07 08 2010 chemoinformatics R Python ggplot2 Tweet
昨日の化合物の類似性ネットワークのやつは何がメリットなのかなぁと考えてみたけど、一つにはedgeの数を自由に決められるあたりなんじゃないかと。あんまり低い閾値だとなんでもかんでもつながって何見てるかわからんし、逆に厳しい閾値にしちゃうとシングルトンばかりになっちゃうし。
というわけで、プロット欠かせてそれ見て閾値決める必要はあるんだろうなと。最終的にはeddgesの数とか、ノードあたりに生えているedgeの数の平均とかを統計的に処理して自動で閾値を決めるのが楽なんだろうけど、、、(一般的な方法あるのかな?)。X-meansに倣って、BICとかAIC使ってみようかなぁ。

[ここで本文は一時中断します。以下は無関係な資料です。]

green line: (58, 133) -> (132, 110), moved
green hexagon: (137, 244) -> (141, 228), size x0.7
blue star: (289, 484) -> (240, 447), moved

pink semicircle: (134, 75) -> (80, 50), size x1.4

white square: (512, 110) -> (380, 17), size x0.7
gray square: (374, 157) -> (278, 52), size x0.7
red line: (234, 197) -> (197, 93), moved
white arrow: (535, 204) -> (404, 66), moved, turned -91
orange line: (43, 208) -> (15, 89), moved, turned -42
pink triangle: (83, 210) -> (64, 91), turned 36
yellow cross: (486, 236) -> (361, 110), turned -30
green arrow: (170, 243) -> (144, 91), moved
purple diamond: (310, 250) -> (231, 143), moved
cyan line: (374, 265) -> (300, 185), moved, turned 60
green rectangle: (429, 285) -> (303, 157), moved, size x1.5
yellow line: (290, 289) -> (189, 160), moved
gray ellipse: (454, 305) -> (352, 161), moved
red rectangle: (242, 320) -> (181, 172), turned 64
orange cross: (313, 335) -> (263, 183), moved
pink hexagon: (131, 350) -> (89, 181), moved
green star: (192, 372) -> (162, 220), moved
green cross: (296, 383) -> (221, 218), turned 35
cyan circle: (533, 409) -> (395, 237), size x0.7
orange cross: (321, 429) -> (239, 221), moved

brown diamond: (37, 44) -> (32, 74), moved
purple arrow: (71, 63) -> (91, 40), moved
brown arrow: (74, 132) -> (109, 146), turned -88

で、プロット描いた。最初に書いたコードがナイーブすぎて遅くていらっときたので書き直した。まだかなり遅いけど、耐えられるのでこれでよしとした。
import pybel
mols = list(pybel.readfile("sdf", "pc_sample.sdf"))
fps = [x.calcfp() for x in mols]
similarity_matrix = []
for i in range(len(fps)):
for j in range(i+1,len(fps)):
similarity = fps[i] | fps[j]
similarity_matrix.append(similarity)
threshold = 0.0
print "threshold\tnodes"
while threshold < 100:
t = threshold / 100.0
new_matrix = [e for e in similarity_matrix if e > t]
nodes = len(new_matrix)
print "%2.1f\t%d" % (threshold, nodes)
similarity_matrix = new_matrix
threshold += 0.1
あとはRで
library(ggplot2)
nodes <- read.table("xxxx",header=T)
qplot(threshold,edgess, data=nodes, log="y")
dev.copy(device=png,filename="xxxxxx")
dev.off()
node数が1158なのでedgeの数が10000から100あたりの間でちょうどいい閾値を探したいんだけど、これだけじゃわからん。やっぱシングルトンの数とかノードあたりに生えているエッジ数の平均とか数えないとだめかな。